Talel est En Marche! depuis plusieurs mois. Pas engagé au point d’aller aux meetings ni de changer sa photo de couverture sur Facebook, mais supporter de son “Manu” quand même. Pour la première fois et du haut de ses 27 ans il se sent compris. “Enfin quelqu’un crie haut et fort que les partis conventionnels c’est du passé, qu’ils ne nous correspondent plus et que l’on peut très bien avoir des idées à gauche et à droite.” Pour celui qui ne conçoit pas que l’on déteste tant le fait de piocher les meilleures idées çà et là, les législatives sonnent comme une évidence.

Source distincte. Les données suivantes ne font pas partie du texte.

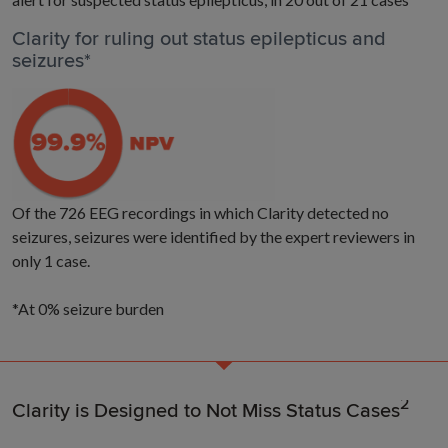
Clarity for ruling out status epilepticus and
seizures*
Of the 726 EEG recordings in which Clarity detected no
seizures, seizures were identified by the expert reviewers in
only 1 case.
*At 0% seizure burden
2
Clarity is Designed to Not Miss Status Cases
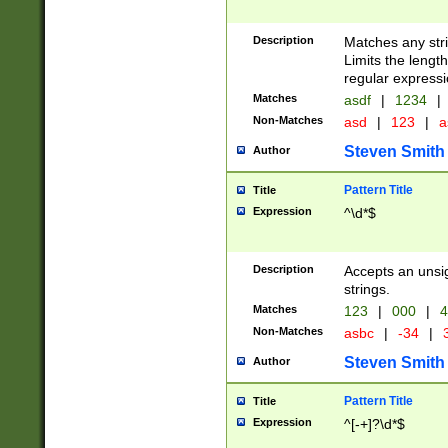
Description
Matches any stri
Limits the length
regular expressi
Matches
asdf
|
1234
|
Non-Matches
asd
|
123
|
a
Steven Smith
Author
Pattern Title
Title
Expression
^\d*$
Description
Accepts an unsi
strings.
Matches
123
|
000
|
4
Non-Matches
asbc
|
-34
|
3
Steven Smith
Author
Pattern Title
Title
Expression
^[-+]?\d*$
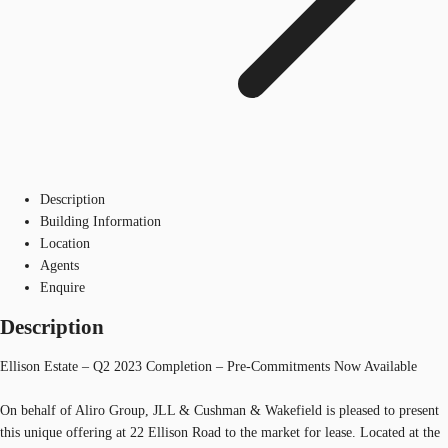
Description
Building Information
Location
Agents
Enquire
Description
Ellison Estate – Q2 2023 Completion – Pre-Commitments Now Available
On behalf of Aliro Group, JLL & Cushman & Wakefield is pleased to present
this unique offering at 22 Ellison Road to the market for lease. Located at the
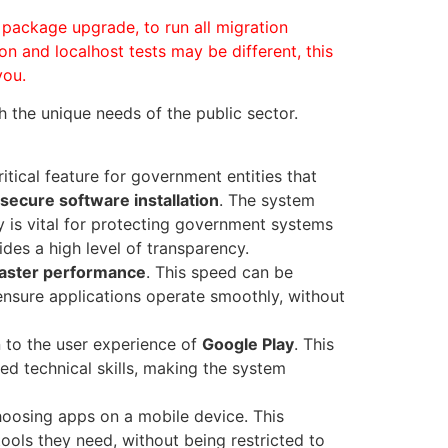
 package upgrade, to run all migration
on and localhost tests may be different, this
you.
h the unique needs of the public sector.
critical feature for government entities that
secure software installation
. The system
ty is vital for protecting government systems
ides a high level of transparency.
faster performance
. This speed can be
 ensure applications operate smoothly, without
 to the user experience of
Google Play
. This
d technical skills, making the system
choosing apps on a mobile device. This
ools they need, without being restricted to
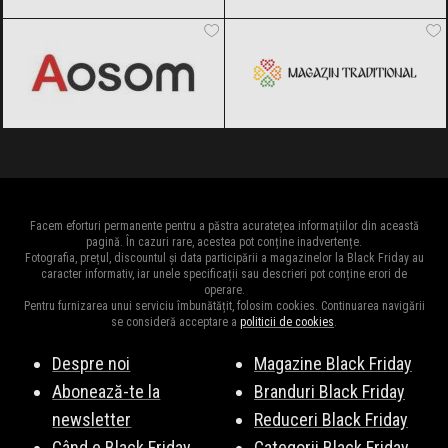
Aosom
Black Friday 2026
Magazin traditional
Black Friday
2026
Facem eforturi permanente pentru a păstra acuratețea informațiilor din această
pagină. În cazuri rare, acestea pot conține inadvertențe.
Fotografia, prețul, discountul și data participării a magazinelor la Black Friday au
caracter informativ, iar unele specificații sau descrieri pot conține erori de
operare.
Pentru furnizarea unui serviciu îmbunătățit, folosim cookies. Continuarea navigării
se consideră acceptare a
politicii de cookies
.
Despre noi
Magazine Black Friday
Abonează-te la
Branduri Black Friday
newsletter
Reduceri Black Friday
Când e Black Friday
Categorii Black Friday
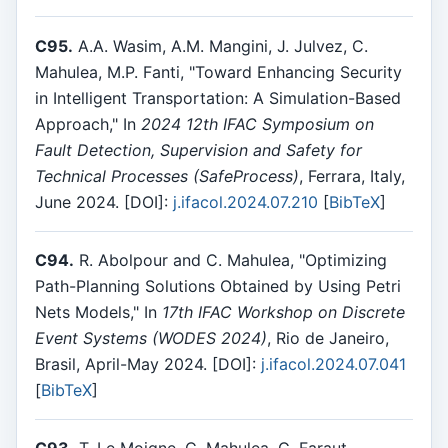
C95.
A.A. Wasim, A.M. Mangini, J. Julvez, C.
Mahulea, M.P. Fanti, "Toward Enhancing Security
in Intelligent Transportation: A Simulation-Based
Approach," In
2024 12th IFAC Symposium on
Fault Detection, Supervision and Safety for
Technical Processes (SafeProcess)
, Ferrara, Italy,
June 2024. [DOI]:
j.ifacol.2024.07.210
[
BibTeX
]
C94.
R. Abolpour and C. Mahulea, "Optimizing
Path-Planning Solutions Obtained by Using Petri
Nets Models," In
17th IFAC Workshop on Discrete
Event Systems (WODES 2024)
, Rio de Janeiro,
Brasil, April-May 2024. [DOI]:
j.ifacol.2024.07.041
[
BibTeX
]
C93.
T. Le Moigne, C. Mahulea, G. Faraut,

Le mouvement En Marche! incarne à peu près tout ce que je suis : jeune, dynamique, européen et empreint d’espoir. J’ai voté, pour la première fois, avec le sentiment d’accomplir quelque chose. De pouvoir enfin faire bouger la France, la faire avancer, évoluer et j’espère, profondément que les français sauront passer au-dessus de leurs idées préconçues de parties politiques. Il faut que le pays autorise le président à présider maintenant, sinon tout cela aura servi à quoi? 

Rendez-vous en juin pour connaître leurs réactions d’après élection.